Four militants were arrested on Tuesday while others escaped, the sources said. Two Yemeni soldiers were killed in Shabwa and four others wounded in a suspected retaliatory road ambush, security officials said. "Perhaps al Qaeda elements carried this out in retaliation for the security forces operation last night," one security official said.
US-led efforts to battle militancy are focused on Yemen after a Yemen-based wing of al Qaeda said it was behind a failed December 25 plot to bomb a US-bound plane. Yemen, fighting a resurgent al Qaeda in many provinces, also faces a Shia Houthi rebellion in the north and separatist sentiment in the south.

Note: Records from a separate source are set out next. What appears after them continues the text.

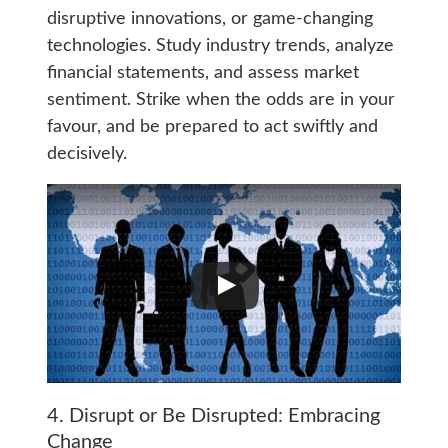
disruptive innovations, or game-changing
technologies. Study industry trends, analyze
financial statements, and assess market
sentiment. Strike when the odds are in your
favour, and be prepared to act swiftly and
decisively.
4. Disrupt or Be Disrupted: Embracing
Change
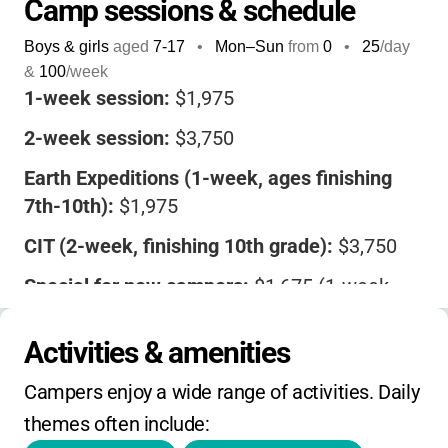
Camp sessions & schedule
Boys & girls
aged
7-17
•
Mon–Sun
from
0
•
25
/day
&
100
/week
1-week session:
$1,975
2-week session:
$3,750
Earth Expeditions (1-week, ages finishing
7th-10th):
$1,975
CIT (2-week, finishing 10th grade):
$3,750
Special for new campers:
$1,675 (1-week,
$300 off), $3,150 (2-week, $600 off) for
Sessions 1, 2 & 5 in 2025
Activities & amenities
Deposit:
$400 due at registration, balance
Campers enjoy a wide range of activities. Daily 
due upon registration
themes often include:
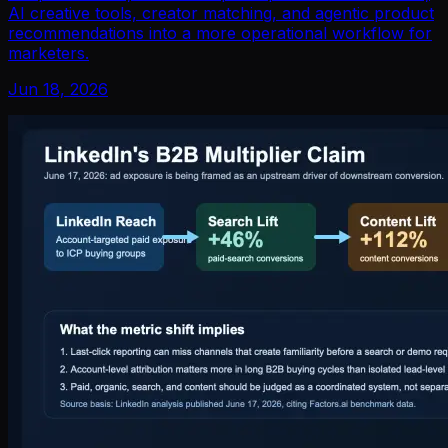
AI creative tools, creator matching, and agentic product
recommendations into a more operational workflow for
marketers.
Jun 18, 2026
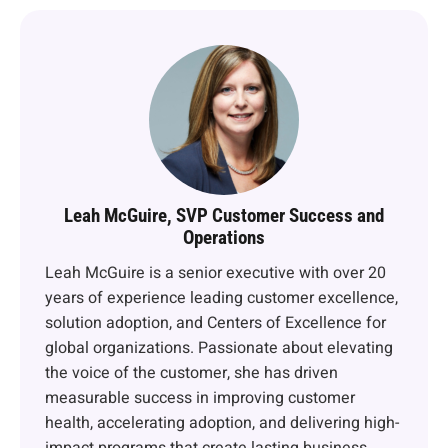
Leah McGuire, SVP Customer Success and
Operations
Leah McGuire is a senior executive with over 20
years of experience leading customer excellence,
solution adoption, and Centers of Excellence for
global organizations. Passionate about elevating
the voice of the customer, she has driven
measurable success in improving customer
health, accelerating adoption, and delivering high-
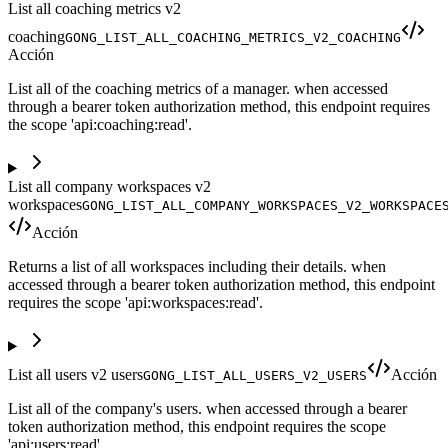
List all coaching metrics v2
coaching
GONG_LIST_ALL_COACHING_METRICS_V2_COACHING
Acción
List all of the coaching metrics of a manager. when accessed
through a bearer token authorization method, this endpoint requires
the scope 'api:coaching:read'.
List all company workspaces v2
workspaces
GONG_LIST_ALL_COMPANY_WORKSPACES_V2_WORKSPACE
Acción
Returns a list of all workspaces including their details. when
accessed through a bearer token authorization method, this endpoint
requires the scope 'api:workspaces:read'.
List all users v2 users
Acción
GONG_LIST_ALL_USERS_V2_USERS
List all of the company's users. when accessed through a bearer
token authorization method, this endpoint requires the scope
'api:users:read'.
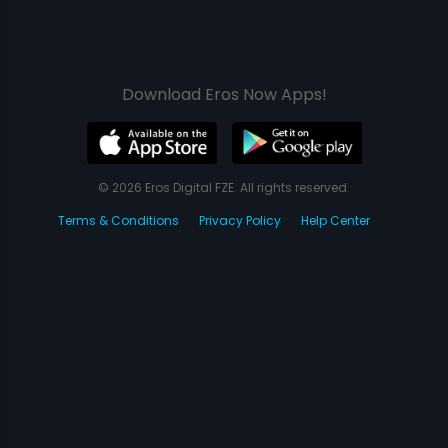
Download Eros Now Apps!
© 2026 Eros Digital FZE. All rights reserved.
Terms & Conditions
Privacy Policy
Help Center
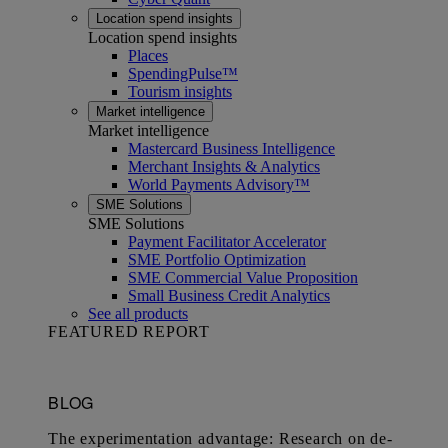
Location spend insights
Location spend insights
Places
SpendingPulse™
Tourism insights
Market intelligence
Market intelligence
Mastercard Business Intelligence​
Merchant Insights & Analytics
World Payments Advisory™
SME Solutions
SME Solutions
Payment Facilitator Accelerator
SME Portfolio Optimization
SME Commercial Value Proposition
Small Business Credit Analytics
See all products
FEATURED REPORT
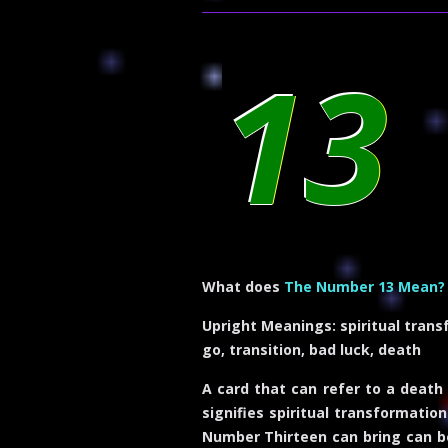
13
What does
The Number 13 Mean?
Upright Meanings:
spiritual trans
go, transition, bad luck, death
A card that can refer to a death
signifies spiritual transformati
Number Thirteen can bring can be 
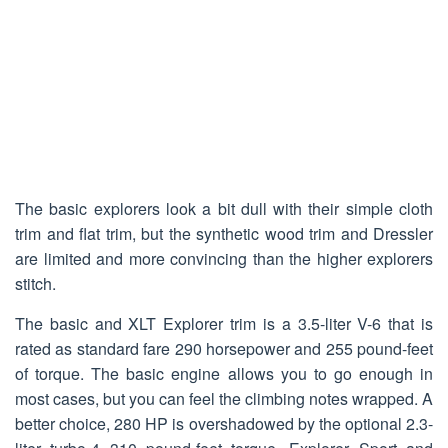
The basic explorers look a bit dull with their simple cloth
trim and flat trim, but the synthetic wood trim and Dressler
are limited and more convincing than the higher explorers
stitch.
The basic and XLT Explorer trim is a 3.5-liter V-6 that is
rated as standard fare 290 horsepower and 255 pound-feet
of torque. The basic engine allows you to go enough in
most cases, but you can feel the climbing notes wrapped. A
better choice, 280 HP is overshadowed by the optional 2.3-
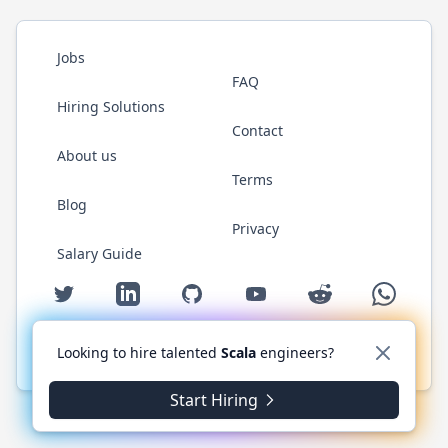
Jobs
FAQ
Hiring Solutions
Contact
About us
Terms
Blog
Privacy
Salary Guide
Twitter
LinkedIn
GitHub
YouTube
Reddit
WhatsAp
Looking to hire talented
Scala
engineers?
© 2026 ScalaJobs.com. All rights reserved.
Start Hiring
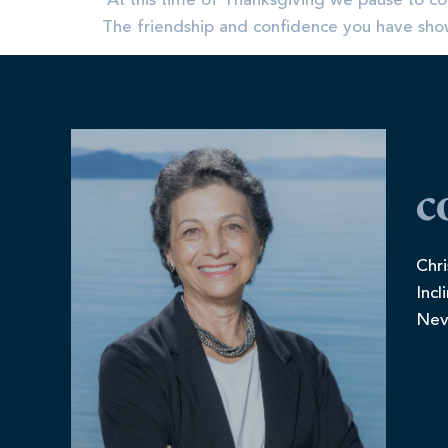
​ At this time of Thanksgiving we pause to co
The friendship and confidence you have shown
c
Chri
Incl
Nev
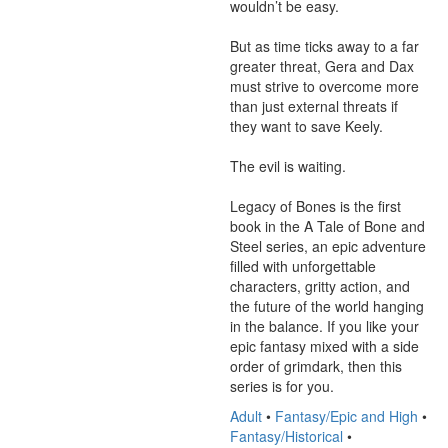
wouldn’t be easy. 

But as time ticks away to a far 
greater threat, Gera and Dax 
must strive to overcome more 
than just external threats if 
they want to save Keely. 

The evil is waiting. 

Legacy of Bones is the first 
book in the A Tale of Bone and 
Steel series, an epic adventure 
filled with unforgettable 
characters, gritty action, and 
the future of the world hanging 
in the balance. If you like your 
epic fantasy mixed with a side 
order of grimdark, then this 
series is for you.
Adult
•
Fantasy/Epic and High
•
Fantasy/Historical
•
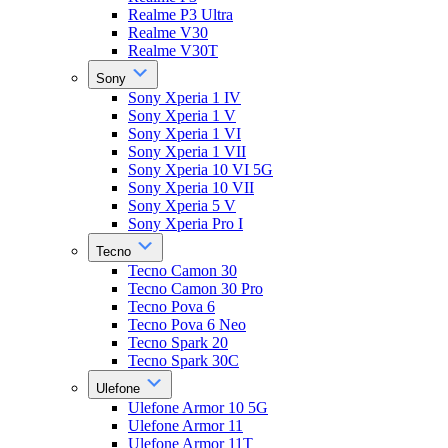
Realme P3 Ultra
Realme V30
Realme V30T
Sony
Sony Xperia 1 IV
Sony Xperia 1 V
Sony Xperia 1 VI
Sony Xperia 1 VII
Sony Xperia 10 VI 5G
Sony Xperia 10 VII
Sony Xperia 5 V
Sony Xperia Pro I
Tecno
Tecno Camon 30
Tecno Camon 30 Pro
Tecno Pova 6
Tecno Pova 6 Neo
Tecno Spark 20
Tecno Spark 30C
Ulefone
Ulefone Armor 10 5G
Ulefone Armor 11
Ulefone Armor 11T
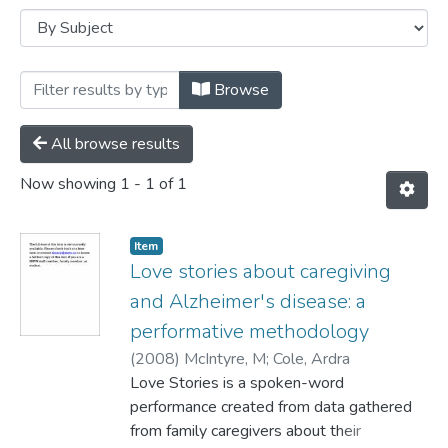
Browsing Journal Articles by Subject "Al
Browse
All browse results
Now showing
1 - 1 of 1
Item
Love stories about caregiving
and Alzheimer's disease: a
performative methodology
(
2008
)
McIntyre, M
;
Cole, Ardra
Love Stories is a spoken-word
performance created from data gathered
from family caregivers about their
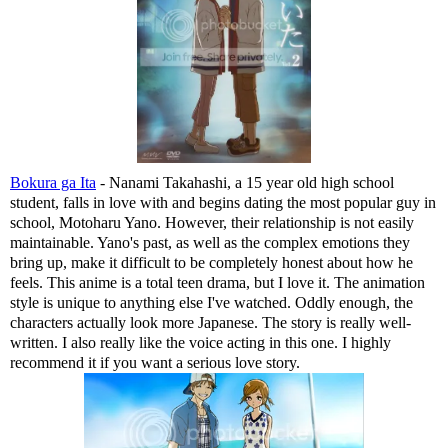
Bokura ga Ita
- Nanami Takahashi, a 15 year old high school
student, falls in love with and begins dating the most popular guy in
school, Motoharu Yano. However, their relationship is not easily
maintainable. Yano's past, as well as the complex emotions they
bring up, make it difficult to be completely honest about how he
feels. This anime is a total teen drama, but I love it. The animation
style is unique to anything else I've watched. Oddly enough, the
characters actually look more Japanese. The story is really well-
written. I also really like the voice acting in this one. I highly
recommend it if you want a serious love story.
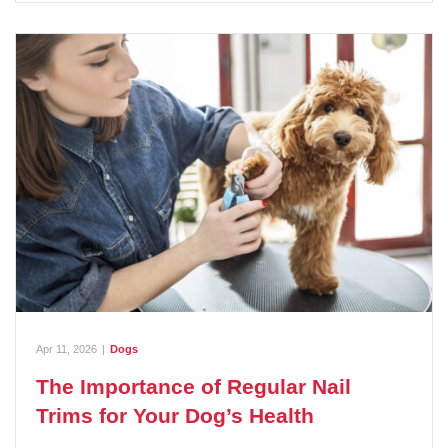
Apr 11, 2026
|
Dogs
The Importance of Regular Nail
Trims for Your Dog’s Health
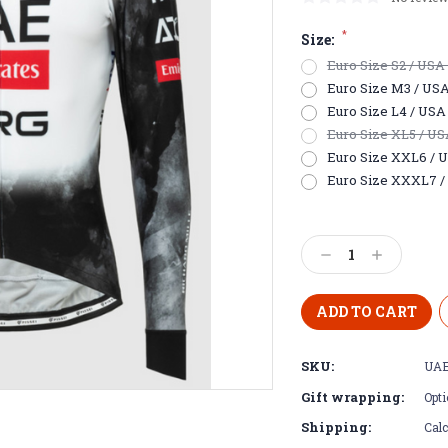
*
Size:
Euro Size S2 / USA E
Euro Size M3 / USA S
Euro Size L4 / USA 
Euro Size XL5 / USA 
Euro Size XXL6 / US
Euro Size XXXL7 / 
Current
Stock:
Decrease
Increase
Quantity:
Quantity:
SKU:
UAE
Gift wrapping:
Opti
Shipping:
Calc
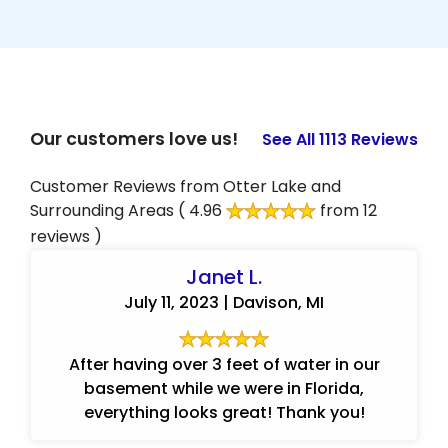
Our customers love us!
See All 1113 Reviews
Customer Reviews from Otter Lake and
Surrounding Areas
( 4.96
from 12
reviews )
Janet L.
July 11, 2023 | Davison, MI
After having over 3 feet of water in our
basement while we were in Florida,
everything looks great! Thank you!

Saudi Arabia has been fighting rebels since the insurgents carried out a cross-border raid in November. Yemen's foreign ministry, whose government has flirted with the idea of dialogue with the Islamist militant network, said that any talks with al Qaeda would have to yield a renunciation of violence and would be aimed at countering militancy.
The United States and Saudi Arabia, the world's biggest oil exporter, fear al Qaeda will capitalise on Yemen's instability to spread its operations to the neighbouring kingdom and beyond. Violence also flared in north Yemen, where at least 15 Yemeni Shia rebels were killed over the past two days in clashes with pro-government tribesmen and in Yemeni security operations, the interior ministry said.
Both Saudi Arabia and Yemen have stepped up efforts against the rebels in recent days. A Saudi defence official said on Tuesday that Saudi forces had killed hundreds of rebels who infiltrated the country along the Yemen-Saudi border. Those clashes also killed four Saudi soldiers.